Boolean isDead = ControlFlowSupport.analyze(getCursor(), false,
(cursor, cfg) -> {
LivenessAnalysis analysis = new LivenessAnalysis(cfg);
LiveVariables liveVars = analysis.analyze();

// Check if the variable is ever live after initialization
String varName = variable.getSimpleName();

// The variable is dead if it's never used after declaration
return !liveVars.isLive(varName, variable);
});

if (Boolean.TRUE.equals(isDead)) {
return SearchResult.found(variable,
"Variable '" + variable.getSimpleName() + "' is never used after initialization");
}

return super.visitVariable(variable, ctx);
}

Step 4: leverage the livevariables API

The LiveVariables result type provides convenient methods beyond basic queries.
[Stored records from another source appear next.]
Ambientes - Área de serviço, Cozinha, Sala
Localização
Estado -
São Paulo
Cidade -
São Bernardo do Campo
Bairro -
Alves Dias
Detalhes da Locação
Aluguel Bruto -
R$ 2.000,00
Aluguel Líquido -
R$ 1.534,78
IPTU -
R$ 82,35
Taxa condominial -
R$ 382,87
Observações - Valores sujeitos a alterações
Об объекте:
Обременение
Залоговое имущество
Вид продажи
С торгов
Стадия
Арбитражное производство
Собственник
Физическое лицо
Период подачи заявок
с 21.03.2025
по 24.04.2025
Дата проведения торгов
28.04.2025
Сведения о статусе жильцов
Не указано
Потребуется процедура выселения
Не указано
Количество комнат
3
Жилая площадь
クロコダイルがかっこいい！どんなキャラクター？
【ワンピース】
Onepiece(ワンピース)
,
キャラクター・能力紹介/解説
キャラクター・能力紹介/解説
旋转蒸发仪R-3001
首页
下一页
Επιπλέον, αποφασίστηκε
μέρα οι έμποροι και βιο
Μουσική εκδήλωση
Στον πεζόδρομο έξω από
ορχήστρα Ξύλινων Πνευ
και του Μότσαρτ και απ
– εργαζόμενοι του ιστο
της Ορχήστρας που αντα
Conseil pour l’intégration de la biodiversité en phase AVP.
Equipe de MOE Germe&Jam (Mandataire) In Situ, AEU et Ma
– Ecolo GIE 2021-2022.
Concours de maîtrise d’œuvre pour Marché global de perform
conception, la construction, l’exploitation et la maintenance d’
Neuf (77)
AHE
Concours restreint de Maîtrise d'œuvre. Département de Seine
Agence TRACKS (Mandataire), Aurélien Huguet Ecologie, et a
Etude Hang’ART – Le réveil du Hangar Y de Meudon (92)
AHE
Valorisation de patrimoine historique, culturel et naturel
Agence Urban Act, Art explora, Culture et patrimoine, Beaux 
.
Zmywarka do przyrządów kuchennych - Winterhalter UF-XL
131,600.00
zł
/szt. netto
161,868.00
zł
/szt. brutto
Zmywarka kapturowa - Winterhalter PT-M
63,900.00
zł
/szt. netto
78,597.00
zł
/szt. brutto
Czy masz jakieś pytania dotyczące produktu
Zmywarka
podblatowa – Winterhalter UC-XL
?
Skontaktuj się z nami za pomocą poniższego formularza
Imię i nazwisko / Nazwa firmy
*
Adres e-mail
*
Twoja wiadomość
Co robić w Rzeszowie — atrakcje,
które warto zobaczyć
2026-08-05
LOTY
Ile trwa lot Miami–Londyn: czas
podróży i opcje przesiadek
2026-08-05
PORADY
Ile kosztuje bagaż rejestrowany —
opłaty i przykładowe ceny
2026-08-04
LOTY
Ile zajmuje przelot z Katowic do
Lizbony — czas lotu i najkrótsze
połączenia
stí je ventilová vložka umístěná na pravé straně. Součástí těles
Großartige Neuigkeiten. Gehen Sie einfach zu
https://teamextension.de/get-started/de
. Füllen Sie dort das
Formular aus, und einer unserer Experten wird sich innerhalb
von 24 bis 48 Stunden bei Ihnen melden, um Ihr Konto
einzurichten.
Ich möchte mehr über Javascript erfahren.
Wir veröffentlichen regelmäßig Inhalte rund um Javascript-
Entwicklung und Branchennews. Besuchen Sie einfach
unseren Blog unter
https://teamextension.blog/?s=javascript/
private void demonstrateAdvancedFeatures(LiveVariables liveVars) {
// Find all dead assignments automatically
List<J.Assignment> deadAssignments = liveVars.findDeadAssignments();

// Find unused variable declarations
List<J.VariableDeclarations.NamedVariable> deadVars =
liveVars.findDeadVariableDeclarations();

// Get all variable names that are live somewhere
Set<String> allLiveVars = liveVars.getAllLiveVariableNames();

// Check what's live at method exit (potential return values)
Set<String> liveAtExit = liveVars.getLiveAtExit();
}

Step 5: create a comprehensive dead code recipe

Let's combine everything into a more complete recipe.
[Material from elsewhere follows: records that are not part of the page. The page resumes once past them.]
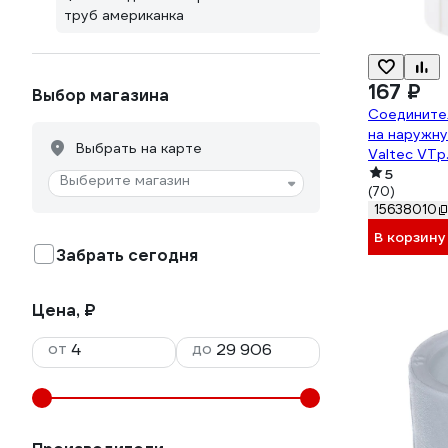
труб американка
167 ₽
Выбор магазина
Соедините
на наружну
Выбрать на карте
Valtec VTp
5
Выберите магазин
(70)
15638010
В корзину
Забрать сегодня
Цена, ₽
от
до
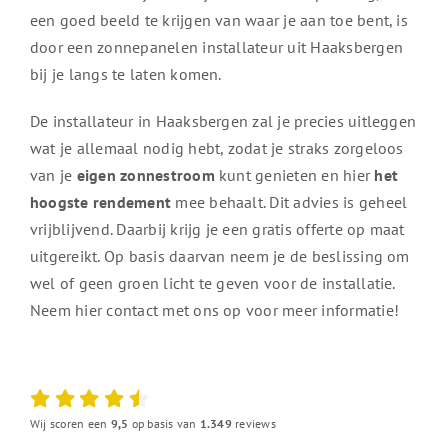
een goed beeld te krijgen van waar je aan toe bent, is
door een zonnepanelen installateur uit Haaksbergen
bij je langs te laten komen.
De installateur in Haaksbergen zal je precies uitleggen
wat je allemaal nodig hebt, zodat je straks zorgeloos
van je
eigen zonnestroom
kunt genieten en hier
het
hoogste rendement
mee behaalt. Dit advies is geheel
vrijblijvend. Daarbij krijg je een gratis offerte op maat
uitgereikt. Op basis daarvan neem je de beslissing om
wel of geen groen licht te geven voor de installatie.
Neem hier contact met ons op voor meer informatie!
Wij scoren een
9,5
op basis van
1.349
reviews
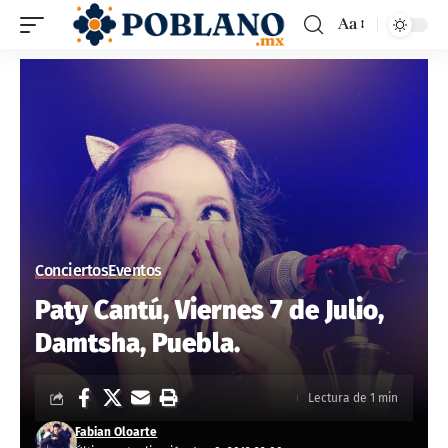
Aa
Conciertos
Eventos
Paty Cantú, Viernes 7 de Julio,
Damtsha, Puebla.
Lectura de 1 min
Fabian Oloarte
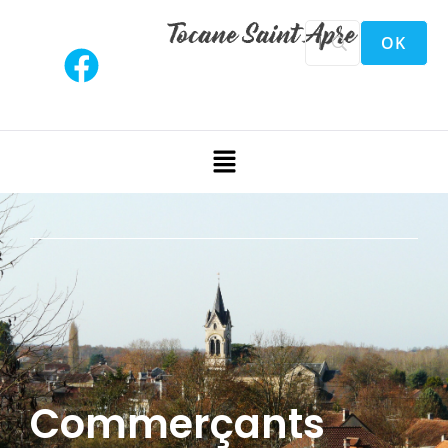
Commerçants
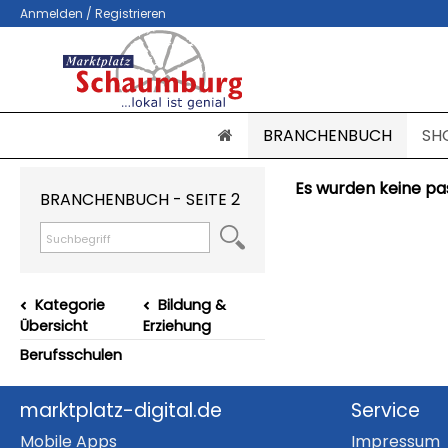
Anmelden / Registrieren
BRANCHENBUCH
SH
Es wurden keine pa
BRANCHENBUCH - SEITE 2
Kategorie
Bildung &
Übersicht
Erziehung
Berufsschulen
marktplatz-digital.de
Service
Mobile Apps
Impressum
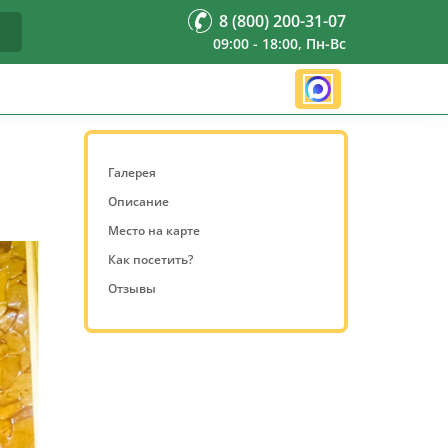
8 (800) 200-31-07
09:00 - 18:00, Пн-Вс
Галерея
Описание
Место на карте
Как посетить?
Отзывы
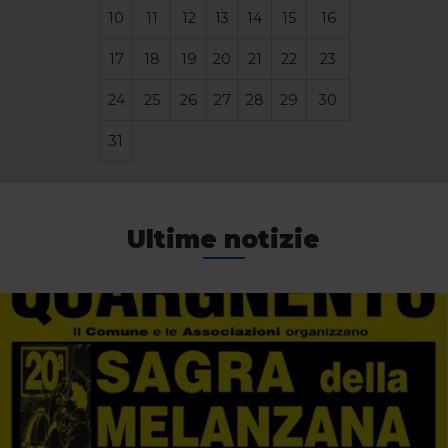
10
11
12
13
14
15
16
17
18
19
20
21
22
23
24
25
26
27
28
29
30
31
Ultime notizie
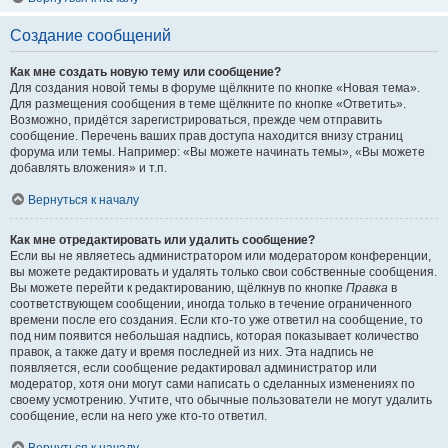
Создание сообщений
Как мне создать новую тему или сообщение?
Для создания новой темы в форуме щёлкните по кнопке «Новая тема».
Для размещения сообщения в теме щёлкните по кнопке «Ответить».
Возможно, придётся зарегистрироваться, прежде чем отправить
сообщение. Перечень ваших прав доступа находится внизу страниц
форума или темы. Например: «Вы можете начинать темы», «Вы можете
добавлять вложения» и т.п.
Вернуться к началу
Как мне отредактировать или удалить сообщение?
Если вы не являетесь администратором или модератором конференции,
вы можете редактировать и удалять только свои собственные сообщения.
Вы можете перейти к редактированию, щёлкнув по кнопке
Правка
в
соответствующем сообщении, иногда только в течение ограниченного
времени после его создания. Если кто-то уже ответил на сообщение, то
под ним появится небольшая надпись, которая показывает количество
правок, а также дату и время последней из них. Эта надпись не
появляется, если сообщение редактировал администратор или
модератор, хотя они могут сами написать о сделанных изменениях по
своему усмотрению. Учтите, что обычные пользователи не могут удалить
сообщение, если на него уже кто-то ответил.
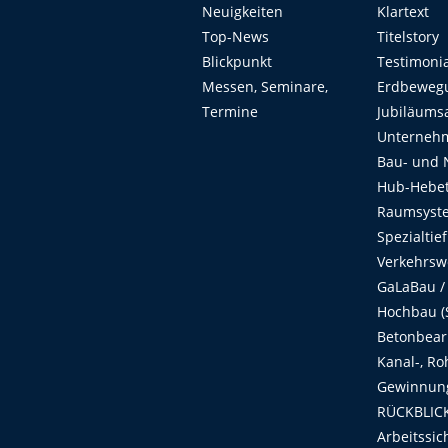
Neuigkeiten
Klartext
Top-News
Titelstory
Blickpunkt
Testimoni
Messen, Seminare,
Erdbeweg
Termine
Jubiläums
Unterneh
Bau- und 
Hub-Hebet
Raumsyste
Spezialtie
Verkehrsw
GaLaBau /
Hochbau (S
Betonbear
Kanal-, Ro
Gewinnung
RÜCKBLICK
Arbeitssic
public class ComprehensiveDeadCodeFinder extends Recipe {

@Override
public String getDisplayName() {
return "Find all dead code";
}

@Override
public TreeVisitor<?, ExecutionContext> getVisitor() {
return new JavaIsoVisitor<ExecutionContext>() {
@Override
public J.MethodDeclaration visitMethodDeclaration(
J.MethodDeclaration method, ExecutionContext ctx) {

// Analyze the entire method at once
Set<J> deadCode = new HashSet<>();
Map<J, String> messages = new HashMap<>();

J.MethodDeclaration analyzed = ControlFlowSupport.analyze(getCursor(), method,
(cursor, cfg) -> {
LivenessAnalysis analysis = new LivenessAnalysis(cfg);
LiveVariables liveVars = analysis.analyze();

// Collect dead code
for (J.Assignment dead : liveVars.findDeadAssignments()) {
deadCode.add(dead);
messages.put(dead, "Dead assignment detected");
}

for (var dead : liveVars.findDeadVariableDeclarations()) {
deadCode.add(dead);
messages.put(dead, "Unused variable: " + dead.getSimpleName());
}

return method;
});

// Mark dead code if found
if (!deadCode.isEmpty()) {
return (J.MethodDeclaration) new MarkAsSearchResult(deadCode, messages)
.visit(analyzed, ctx);
}

return analyzed;
}
};
}

private static class MarkAsSearchResult extends JavaIsoVisitor<ExecutionContext> {
private final Set<J> targets;
private final Map<J, String> messages;

MarkAsSearchResult(Set<J> targets, Map<J, String> messages) {
this.targets = targets;
this.messages = messages;
}

@Override
public J visit(@Nullable Tree tree, ExecutionContext ctx) {
if (tree instanceof J && targets.contains(tree)) {
return SearchResult.found((J) tree, messages.get(tree));
}
return super.visit(tree, ctx);
}
}
}

Testing your recipe

Here's how to test your dead code finder.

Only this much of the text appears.